Boards of organisations of all shapes and sizes in the private, public and voluntary sectors face new challenges due to the way society expects businesses and not-for-profits to behave.

These challenges have been brought about by the corporate excesses of the last century and the dramatic failures of the financial sector, particularly banking, around the world since the 2008 crash.

Whilst demanding a new way of thinking from boards and their directors, the new legislation and corporate governance code also provides new opportunities for coaches, mentors and consultants to work with boards, either on a one-to-one basis or as a team.

Keywords

corporate governance, directors, non-executives, coaches, mentors, consultants

The Challenge for the Board

Corporate Governance in the UK as set by the Corporate Governance Code and the 2006 Companies Act has a very different feel to it in the 21st century than in previous times when it was assumed that a director’s duties started and finished with making sure that shareholders received an adequate return on their investment.

Today, company directors are expected to create and maintain a sustainable business which creates wealth for its stakeholders, employees, customers, suppliers and shareholders and adds value to society at large – in sharp contrast to the ‘unacceptable face of capitalism’, asset-stripping, short-termism which was prevalent in the 80’s and 90’s.

In parallel with this sea-change in company governance we have also seen the rise of a new breed of leadership, reflecting the need to engage and empower employees rather than keep their ‘noses to the grindstone’ or their ‘feet to the fire’.

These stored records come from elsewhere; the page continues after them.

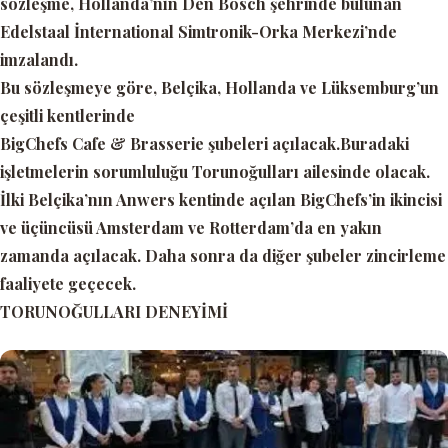
sözleşme, Hollanda’nın Den Bosch şehrinde bulunan
Edelstaal İnternational Simtronik-Orka Merkezi’nde
imzalandı.
Bu sözleşmeye göre, Belçika, Hollanda ve Lüksemburg’un
çeşitli kentlerinde
BigChefs Cafe & Brasserie şubeleri açılacak.Buradaki
işletmelerin sorumluluğu Torunoğulları ailesinde olacak.
İlki Belçika’nın Anwers kentinde açılan BigChefs’in ikincisi
ve üçüncüsü Amsterdam ve Rotterdam’da en yakın
zamanda açılacak. Daha sonra da diğer şubeler zincirleme
faaliyete geçecek.
TORUNOĞULLARI DENEYİMİ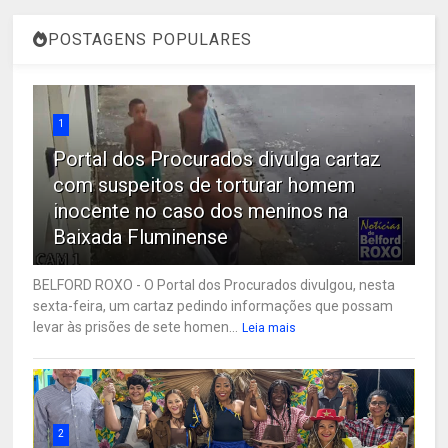
POSTAGENS POPULARES
1
Portal dos Procurados divulga cartaz
com suspeitos de torturar homem
inocente no caso dos meninos na
Baixada Fluminense
BELFORD ROXO - O Portal dos Procurados divulgou, nesta
sexta-feira, um cartaz pedindo informações que possam
levar às prisões de sete homen...
Leia mais
2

The Board’s prime purpose is to set and maintain the organisation’s Mission, Vision and Values. Often it is the values, which are seen as ‘soft and fluffy’ by a significant number of Small to Medium-sized Enterprises (SMEs) which cause directors the most difficulty.

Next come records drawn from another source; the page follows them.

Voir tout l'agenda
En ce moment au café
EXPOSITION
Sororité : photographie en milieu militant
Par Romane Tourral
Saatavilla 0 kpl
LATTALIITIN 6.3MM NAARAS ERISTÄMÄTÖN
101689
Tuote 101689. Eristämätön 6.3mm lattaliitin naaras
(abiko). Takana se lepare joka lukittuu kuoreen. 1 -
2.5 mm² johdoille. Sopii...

Yet, as we have seen recently with Tesco, it is when a business loses sight of its core values (protests against new stores and boycotts by farmer suppliers) there is probably much worse to come.

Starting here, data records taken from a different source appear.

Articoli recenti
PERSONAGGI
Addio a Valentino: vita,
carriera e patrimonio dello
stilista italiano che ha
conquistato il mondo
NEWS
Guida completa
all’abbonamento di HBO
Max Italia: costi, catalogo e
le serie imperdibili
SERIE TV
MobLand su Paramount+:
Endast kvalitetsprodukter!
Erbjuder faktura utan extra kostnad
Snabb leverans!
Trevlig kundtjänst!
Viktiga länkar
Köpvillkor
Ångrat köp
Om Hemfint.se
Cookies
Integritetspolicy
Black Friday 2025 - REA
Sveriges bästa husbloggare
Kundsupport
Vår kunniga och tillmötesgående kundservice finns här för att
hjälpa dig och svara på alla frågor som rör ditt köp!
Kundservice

The Challenge for the Coach

Given these changes in the ways boards are expected to work we can expect similar changes in the support that boards and directors require. For example, it is now commonplace for executives to have a personal coach or coach/mentor and the government backed GrowthAccelerator programme, now re-badged as the ‘Business Growth Service’, has funded a number of business coach interventions for SMEs with high growth potential.

CV Large

Boards are also looking for more permanent support in the form of Non-Executive Directors (NEDs). Looking at the skillset required to be an effective NED it is clear that there is a significant overlap with the skillsets of Consultants, Coaches and Mentors. Indeed many people have built successful portfolio careers by performing a number of these roles at the same time (though probably not with the same client).

Diagram 1: The Board support model

Board Support Model

Examining the four roles, it is useful to consider them in pairs, sitting at opposite ends of a spectrum, as shown above. On one axis we have the Coach / Mentor spectrum and on the other the Non-Executive Director / Consultant spectrum. That is not to say that the two axes are mutually exclusive – in any given situation, individuals can perform a number of roles, although one will always be dominant.

NEDs

In the UK unitary board structure, Non-Executive Directors have exactly the same legal duties and responsibilities as the Executive Directors. In a way, this is what gives them the authority to be listened to at Board meetings – they have just as much to lose as the executives if anything goes wrong.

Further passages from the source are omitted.